It's over. The weekend I spent months preparing for has come and gone. The Fitness South Beach Pageant has been held on Miami Beach during the Miami Fitness Festival every year for the past 4 years and this year the crown goes to... Allison Ethier! With over ten years of cheerleading in her background, she comes on stage with a polished, diverse routine that flows easily and a body that shows her hard work, discipline, and poise. After she placed 3rd at Nationals last year, it's easy to see why she takes the top spot.
I am ecstatic to hear that second place goes to my close friend and roommate in Miami, Tiffany Ripple-Pristelski! Not only is she an awesome, driven competitor, but a down-to-earth beauty to boot! We fast became friends after she won the first regional I competed in last September. Then at Nationals she skyrocketed to the top of the food chain with an all out stacked soldier routine that was both tough and inspiring and landed her a sixth place spot out of 96 competitors in her first year of major competition! Third place went to the ever-popular Tina Rigdon (my idol)! Here's a woman who spent the five days previous to this competition competing in a separate Sport Aerobic Championship, placing third in her division nationally. Then she comes out and wins the audience, as always, with her energy packed routine and a beautifully patriotic swimsuit! Bathing suit beauty Keri Bourg placed fourth with her petit frame, beautiful smile, and a solid dance-driven routine. And fifth went to Angela Glenn, a local favorite, who placed 7th last year at Fitness South Beach and says she only competes for fun. She looked phenomenal in her swimsuit and showed off a funky hip-hop routine. There were 16 competitors entered in the competition and, of course, the rest of us were curious as to where we stood in the line-up. The difficult part about these things is waiting for results.
They say in bodybuilding and the fitness world that you should take the opportunity to talk to the judges and get some feedback. Judging in these arenas is almost entirely subjective and rarely ends in the panel agreeing on placings even at the top. So taking those extra moments to seek some advice and critique on what you can improve can help you reevaluate your presentation, showmanship, and physique, and maybe help you gain some critical insight into your goals.
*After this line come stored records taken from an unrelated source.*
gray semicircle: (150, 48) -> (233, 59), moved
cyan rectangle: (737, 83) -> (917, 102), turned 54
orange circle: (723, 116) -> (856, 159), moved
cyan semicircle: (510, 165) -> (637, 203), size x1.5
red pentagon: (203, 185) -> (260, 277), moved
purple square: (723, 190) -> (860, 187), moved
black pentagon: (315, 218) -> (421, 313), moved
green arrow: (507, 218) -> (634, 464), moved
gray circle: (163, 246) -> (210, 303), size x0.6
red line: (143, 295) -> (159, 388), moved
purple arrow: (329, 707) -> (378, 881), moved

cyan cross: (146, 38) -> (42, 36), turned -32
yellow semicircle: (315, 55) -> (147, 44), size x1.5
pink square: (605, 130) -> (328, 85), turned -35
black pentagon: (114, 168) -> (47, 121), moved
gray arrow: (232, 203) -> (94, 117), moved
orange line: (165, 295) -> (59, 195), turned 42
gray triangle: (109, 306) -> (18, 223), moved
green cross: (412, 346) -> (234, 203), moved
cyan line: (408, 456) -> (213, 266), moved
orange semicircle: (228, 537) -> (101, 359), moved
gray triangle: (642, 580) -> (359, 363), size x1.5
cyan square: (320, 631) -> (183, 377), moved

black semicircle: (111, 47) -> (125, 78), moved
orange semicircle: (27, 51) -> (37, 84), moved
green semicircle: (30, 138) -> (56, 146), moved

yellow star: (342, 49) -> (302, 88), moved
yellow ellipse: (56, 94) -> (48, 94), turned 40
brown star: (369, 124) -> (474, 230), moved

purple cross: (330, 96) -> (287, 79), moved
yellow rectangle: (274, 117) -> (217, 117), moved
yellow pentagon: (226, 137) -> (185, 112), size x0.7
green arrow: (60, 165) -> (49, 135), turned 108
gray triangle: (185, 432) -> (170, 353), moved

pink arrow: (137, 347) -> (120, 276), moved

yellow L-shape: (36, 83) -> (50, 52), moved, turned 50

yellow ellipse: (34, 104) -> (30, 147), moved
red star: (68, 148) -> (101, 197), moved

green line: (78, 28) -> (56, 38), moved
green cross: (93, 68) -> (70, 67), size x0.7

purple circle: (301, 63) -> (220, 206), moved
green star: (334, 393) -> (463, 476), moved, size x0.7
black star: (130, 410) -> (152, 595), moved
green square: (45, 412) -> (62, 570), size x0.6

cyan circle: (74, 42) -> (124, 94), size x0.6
That being said, the biggest disappointment of this show was the inability to speak with the judges afterwards since they were gone before we stepped off the stage.
In my opinion, and I say this with all due respect to any judges out there, part of your job is to help competitors see things from your perspective and to give fair, honest opinions of what they can do to make things better. How can we improve the sport and ourselves if no one takes the time to provide feedback? Not having notes or comments just leaves us to our own opinions of ourselves and we all know what that perspective provides. Sure, we have our friends and family who ALL believe we were awesome and unbeatable! But does that really tell us how we can get to the next level?
Anyone entering into this sport should know that they are in for hard times at some point. Frustration, aggravation, and exhaustion all come to mind when I think of the moment that results are posted at any given competition. Not that I don't think the top competitors deserve their placings, because for the most part, they certainly do! But, there are other elements at work when the results come out and people are left in the dust wondering why. In many cases, competitors know what made them a little less comparable than the top finishers whether it was sticking to their diet, picking out a more flattering suit, stage anxiety, or cleaning up the routine. What about the competitor that does come out with a polished routine, energy-driven style, and graceful, outgoing poise on stage? Why do they sometimes get left behind anyway? Some would say it's politics - a little thing called the name game. The more exposure you get, the more you get noticed and the more the judges want to take note of you.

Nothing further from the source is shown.